This is an updated repost from February of 2008:
My teacher gave me a fender. She told me it was “important” to really look at the fender, which she called relative pronouns. Then she gave me two bumpers, front and back. Verbs, she called them, regular and irregular. Important. Then she gave me a steering wheel and a lot of stuff on the dashboard. More pronouns. Very important, was what she said.
My teacher gave me a lot of car parts. But I didn’t know how to put them together. I wanted a car that I could drive around in. So what happened was that when I went to Europe I brought my fender, the two bumpers, and the steering wall and all. But they didn’t help me. I looked pretty stupid, actually, carrying all those car parts around with me in Strasbourg, France, trying to communicate with people on my Junior Year Abroad through Washington University in St. Louis.
Then, in 2001, my new teacher, Susan Gross, gave me a car, a whole car, and not just a bunch of car parts! I liked it. I liked the idea that I would be able to actually be like Susie and give my French students entire cars so that they could actually get around in any French-speaking country.

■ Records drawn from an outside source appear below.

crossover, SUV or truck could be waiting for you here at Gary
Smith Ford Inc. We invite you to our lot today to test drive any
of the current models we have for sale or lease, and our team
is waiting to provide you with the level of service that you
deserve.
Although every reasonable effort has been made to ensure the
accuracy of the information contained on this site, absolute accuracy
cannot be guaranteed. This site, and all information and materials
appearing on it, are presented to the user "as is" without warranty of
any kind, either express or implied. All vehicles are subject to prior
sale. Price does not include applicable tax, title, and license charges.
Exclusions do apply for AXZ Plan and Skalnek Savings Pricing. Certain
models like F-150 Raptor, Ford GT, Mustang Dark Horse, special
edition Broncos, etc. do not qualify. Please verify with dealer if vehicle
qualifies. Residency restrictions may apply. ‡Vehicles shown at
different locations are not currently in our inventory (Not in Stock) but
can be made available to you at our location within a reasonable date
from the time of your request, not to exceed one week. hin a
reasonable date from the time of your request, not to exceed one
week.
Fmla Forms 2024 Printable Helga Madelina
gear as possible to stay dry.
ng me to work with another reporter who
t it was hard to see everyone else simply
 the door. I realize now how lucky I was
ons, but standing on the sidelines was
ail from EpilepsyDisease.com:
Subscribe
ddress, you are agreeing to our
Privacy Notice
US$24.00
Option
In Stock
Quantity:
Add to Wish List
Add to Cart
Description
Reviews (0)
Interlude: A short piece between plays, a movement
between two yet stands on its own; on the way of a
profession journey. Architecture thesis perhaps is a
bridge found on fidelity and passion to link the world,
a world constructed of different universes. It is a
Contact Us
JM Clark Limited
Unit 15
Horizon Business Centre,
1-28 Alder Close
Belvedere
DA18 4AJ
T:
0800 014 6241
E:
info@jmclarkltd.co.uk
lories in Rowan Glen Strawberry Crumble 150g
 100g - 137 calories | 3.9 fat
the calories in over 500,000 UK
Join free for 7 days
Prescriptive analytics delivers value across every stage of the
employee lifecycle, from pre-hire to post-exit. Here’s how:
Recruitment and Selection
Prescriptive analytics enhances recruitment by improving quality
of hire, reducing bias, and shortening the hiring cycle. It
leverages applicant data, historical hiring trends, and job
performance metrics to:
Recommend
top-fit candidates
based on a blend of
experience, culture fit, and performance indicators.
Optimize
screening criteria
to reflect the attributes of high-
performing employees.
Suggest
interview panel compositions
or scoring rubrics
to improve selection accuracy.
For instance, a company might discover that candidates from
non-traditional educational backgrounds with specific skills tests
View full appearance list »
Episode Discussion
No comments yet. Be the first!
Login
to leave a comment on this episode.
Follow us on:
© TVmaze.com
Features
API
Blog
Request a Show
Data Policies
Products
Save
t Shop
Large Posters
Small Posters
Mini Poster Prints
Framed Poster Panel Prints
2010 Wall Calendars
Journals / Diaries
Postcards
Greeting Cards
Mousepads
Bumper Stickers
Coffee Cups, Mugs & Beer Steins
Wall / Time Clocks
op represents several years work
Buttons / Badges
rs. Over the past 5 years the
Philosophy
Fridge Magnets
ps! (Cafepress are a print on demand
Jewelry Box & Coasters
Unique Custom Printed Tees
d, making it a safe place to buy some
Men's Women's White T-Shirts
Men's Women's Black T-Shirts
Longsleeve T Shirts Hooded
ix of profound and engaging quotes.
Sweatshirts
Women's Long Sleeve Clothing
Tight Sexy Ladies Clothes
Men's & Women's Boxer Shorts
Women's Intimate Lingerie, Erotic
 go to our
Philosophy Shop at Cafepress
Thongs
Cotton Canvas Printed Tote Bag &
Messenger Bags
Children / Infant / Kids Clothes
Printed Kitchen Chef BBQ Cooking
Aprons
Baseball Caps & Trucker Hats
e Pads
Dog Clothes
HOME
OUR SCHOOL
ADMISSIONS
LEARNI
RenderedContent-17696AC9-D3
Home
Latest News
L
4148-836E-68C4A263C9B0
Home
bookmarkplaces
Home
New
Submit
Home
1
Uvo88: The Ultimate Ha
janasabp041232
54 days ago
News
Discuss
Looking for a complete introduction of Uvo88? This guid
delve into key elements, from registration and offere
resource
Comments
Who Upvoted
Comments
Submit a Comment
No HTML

You may want to check out language instruction based on comprehensible input. Your students will love you because you will be giving them an entire car and not just parts of it, since few people know how to assemble a car. Be the first teacher in your school to give your foreign language kids something that will actually get them around in a foreign country….the sleek, powerful, fun-to-drive CI Mobile!
Better than giving your kids the fender, I say!